Neil Young sues Donald Trump’s campaign over copyright infringement

Neil Young said he has complained about Trump's use of his songs since 2015.

Neil Young said he has complained about Trump's use of his songs since 2015. Photo: Getty

Rocker Neil Young is suing US President Donald Trump’s re-election campaign, accusing it of copyright infringement for playing his songs without permission.

In a complaint filed in US District Court in Manhattan, Young has objected to the playing of Rockin’ in the Free World and Devil’s Sidewalk numerous times at rallies and political events, including a June 20 rally in Tulsa, Oklahoma.

Young said he has complained about the Trump campaign’s use of his songs since 2015 and the campaign has “willfully” ignored him, despite not having a licence.

He had also objected when Mr Trump played his music while visiting Mount Rushmore on July 3.

“This complaint is not intended to disrespect the rights and opinions of American citizens, who are free to support the candidate of their choosing,” Young’s lawyers said.

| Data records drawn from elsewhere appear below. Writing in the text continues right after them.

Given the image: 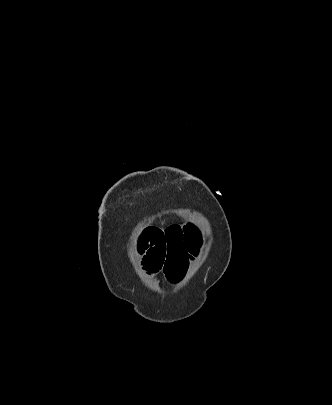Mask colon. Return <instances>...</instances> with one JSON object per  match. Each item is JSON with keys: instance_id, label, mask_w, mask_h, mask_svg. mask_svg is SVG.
<instances>
[{"instance_id": "colon-1", "label": "colon", "mask_w": 332, "mask_h": 405, "mask_svg": "<svg viewBox=\"0 0 332 405\" xmlns=\"http://www.w3.org/2000/svg\"><path fill=\"white\" fill-rule=\"evenodd\" d=\"M189 229H192V241H191V248L192 249H199L200 242H201V235L202 229H205L206 223L205 220H189L188 223Z\"/></svg>"}]
</instances>
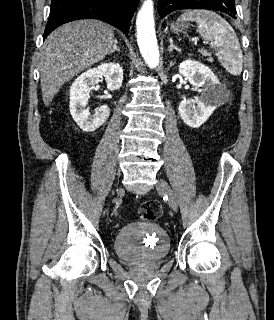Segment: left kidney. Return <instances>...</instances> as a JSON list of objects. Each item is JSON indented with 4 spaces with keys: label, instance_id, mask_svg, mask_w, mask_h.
Wrapping results in <instances>:
<instances>
[{
    "label": "left kidney",
    "instance_id": "1",
    "mask_svg": "<svg viewBox=\"0 0 274 320\" xmlns=\"http://www.w3.org/2000/svg\"><path fill=\"white\" fill-rule=\"evenodd\" d=\"M178 70L200 94L195 100H182L179 104V114L187 126L200 128L216 108L223 106L227 92L212 70L200 62L185 60Z\"/></svg>",
    "mask_w": 274,
    "mask_h": 320
}]
</instances>
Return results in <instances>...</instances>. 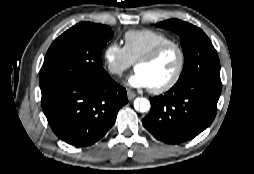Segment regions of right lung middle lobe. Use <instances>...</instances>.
<instances>
[{
	"label": "right lung middle lobe",
	"mask_w": 254,
	"mask_h": 174,
	"mask_svg": "<svg viewBox=\"0 0 254 174\" xmlns=\"http://www.w3.org/2000/svg\"><path fill=\"white\" fill-rule=\"evenodd\" d=\"M113 34L110 27L89 22L76 24L64 32L46 53L40 70L41 91L106 76L100 56Z\"/></svg>",
	"instance_id": "dd1d6c3e"
}]
</instances>
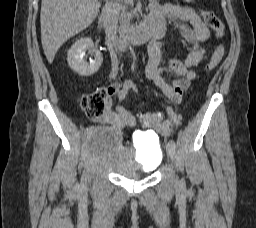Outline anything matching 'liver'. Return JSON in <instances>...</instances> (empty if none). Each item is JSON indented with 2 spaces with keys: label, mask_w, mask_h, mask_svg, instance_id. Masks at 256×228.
Here are the masks:
<instances>
[{
  "label": "liver",
  "mask_w": 256,
  "mask_h": 228,
  "mask_svg": "<svg viewBox=\"0 0 256 228\" xmlns=\"http://www.w3.org/2000/svg\"><path fill=\"white\" fill-rule=\"evenodd\" d=\"M100 7L98 0H42L41 42L49 63L68 39L92 24Z\"/></svg>",
  "instance_id": "liver-1"
}]
</instances>
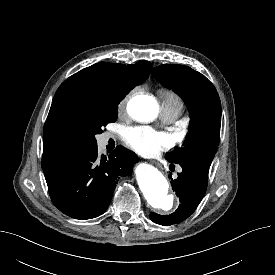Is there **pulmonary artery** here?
<instances>
[{"mask_svg":"<svg viewBox=\"0 0 275 275\" xmlns=\"http://www.w3.org/2000/svg\"><path fill=\"white\" fill-rule=\"evenodd\" d=\"M181 113V109L174 106L162 105L161 117L164 122L170 123L178 118Z\"/></svg>","mask_w":275,"mask_h":275,"instance_id":"pulmonary-artery-1","label":"pulmonary artery"}]
</instances>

“However, plaintiff, in good conscience, cannot allow his music to be used as a ‘theme song’ for a divisive, un-American campaign of ignorance and hate.”

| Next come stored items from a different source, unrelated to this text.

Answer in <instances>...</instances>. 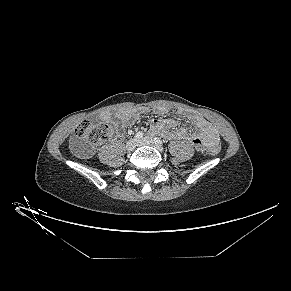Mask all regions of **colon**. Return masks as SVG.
Masks as SVG:
<instances>
[{"label":"colon","instance_id":"obj_1","mask_svg":"<svg viewBox=\"0 0 291 291\" xmlns=\"http://www.w3.org/2000/svg\"><path fill=\"white\" fill-rule=\"evenodd\" d=\"M113 134V128L101 121H84L79 124L75 131L77 139L84 141L89 146H95L107 141ZM220 151L217 143L208 147L207 152L210 156H216Z\"/></svg>","mask_w":291,"mask_h":291}]
</instances>
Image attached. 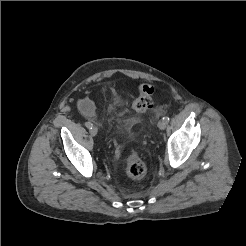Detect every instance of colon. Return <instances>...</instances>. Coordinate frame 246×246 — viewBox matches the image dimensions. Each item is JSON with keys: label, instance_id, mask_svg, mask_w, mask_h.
<instances>
[{"label": "colon", "instance_id": "colon-1", "mask_svg": "<svg viewBox=\"0 0 246 246\" xmlns=\"http://www.w3.org/2000/svg\"><path fill=\"white\" fill-rule=\"evenodd\" d=\"M140 95L133 103V109L136 112H145L152 107L153 87L148 84H142L139 87ZM146 165L142 159L135 153H131L127 158L126 173L131 179H141L146 174Z\"/></svg>", "mask_w": 246, "mask_h": 246}]
</instances>
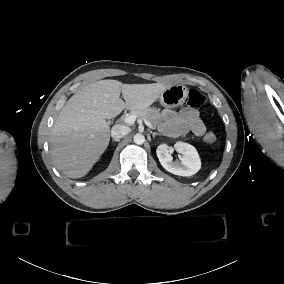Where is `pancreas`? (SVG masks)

The Trump campaign did not immediately respond to a request for comment.

Young is seeking damages of up to $US150,000 ($A209,908) per infringement.

Born in Canada and now also a US citizen, Young, 74, was inducted into the Rock and Roll Hall of Fame as a solo artist in 1995 and as part of Buffalo Springfield in 1997.

It is common for musicians to oppose politicians’ alleged unauthorised use or invocation of their music.

In a prominent early case, Bruce Springsteen objected in 1984, soon after the release of his blockbuster album Born in the USA when then-president Ronald Reagan invoked his name during his re-election campaign.

Last month, dozens of artists, including Aerosmith, Rosanne Cash, Green Day, Mick Jagger and Keith Richards, Elton John, Linkin Park, Lorde, Pearl Jam and Sia joined an open letter calling on politicians to obtain permission before playing their music at campaign and political events.